▶ Exercise objective:
Without pictures, return the lines from the one containing "I was hooked." through the last line of the data below, exactly.

▶ Dataset items:
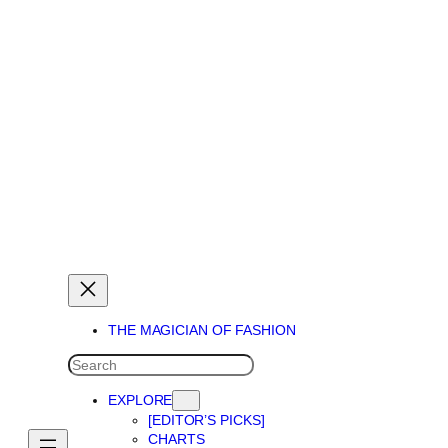
THE MAGICIAN OF DREAMS
THE MAGICIAN OF FASHION
SEARCH
EXPLORE
[EDITOR’S PICKS]
CHARTS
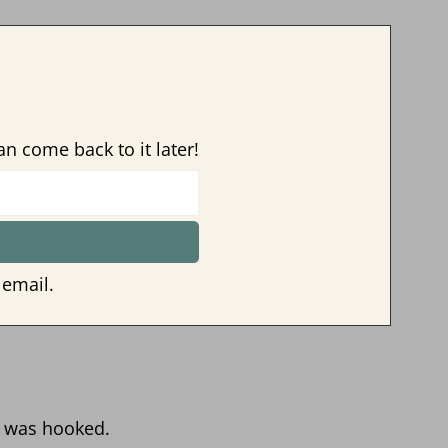
an come back to it later!
 email.
I was hooked.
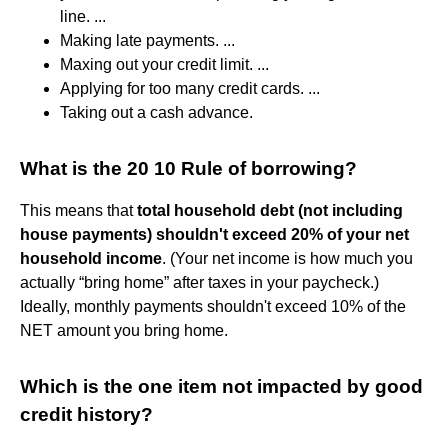
line. ...
Making late payments. ...
Maxing out your credit limit. ...
Applying for too many credit cards. ...
Taking out a cash advance.
What is the 20 10 Rule of borrowing?
This means that
total household debt (not including
house payments) shouldn't exceed 20% of your net
household income
. (Your net income is how much you
actually “bring home” after taxes in your paycheck.)
Ideally, monthly payments shouldn't exceed 10% of the
NET amount you bring home.
Which is the one item not impacted by good
credit history?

▶ Result of the exercise:
I was hooked.
line. ...
Making late payments. ...
Maxing out your credit limit. ...
Applying for too many credit cards. ...
Taking out a cash advance.
What is the 20 10 Rule of borrowing?
This means that
total household debt (not including
house payments) shouldn't exceed 20% of your net
household income
. (Your net income is how much you
actually “bring home” after taxes in your paycheck.)
Ideally, monthly payments shouldn't exceed 10% of the
NET amount you bring home.
Which is the one item not impacted by good
credit history?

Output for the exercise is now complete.